WHAT YOU ARE ASKED TO DO >> The lines below must be transcribed exactly as given, with the images removed.

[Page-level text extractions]
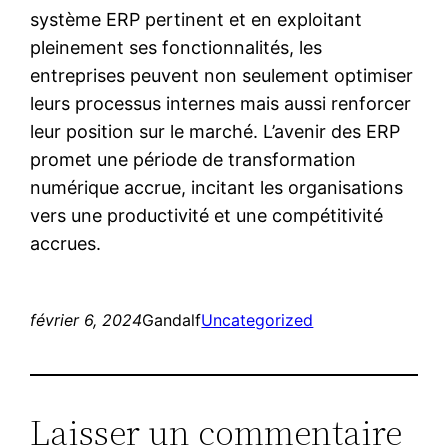
système ERP pertinent et en exploitant
pleinement ses fonctionnalités, les
entreprises peuvent non seulement optimiser
leurs processus internes mais aussi renforcer
leur position sur le marché. L’avenir des ERP
promet une période de transformation
numérique accrue, incitant les organisations
vers une productivité et une compétitivité
accrues.
février 6, 2024
Gandalf
Uncategorized
Laisser un commentaire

ANSWER BOX >>
système ERP pertinent et en exploitant
pleinement ses fonctionnalités, les
entreprises peuvent non seulement optimiser
leurs processus internes mais aussi renforcer
leur position sur le marché. L’avenir des ERP
promet une période de transformation
numérique accrue, incitant les organisations
vers une productivité et une compétitivité
accrues.
février 6, 2024
Gandalf
Uncategorized
Laisser un commentaire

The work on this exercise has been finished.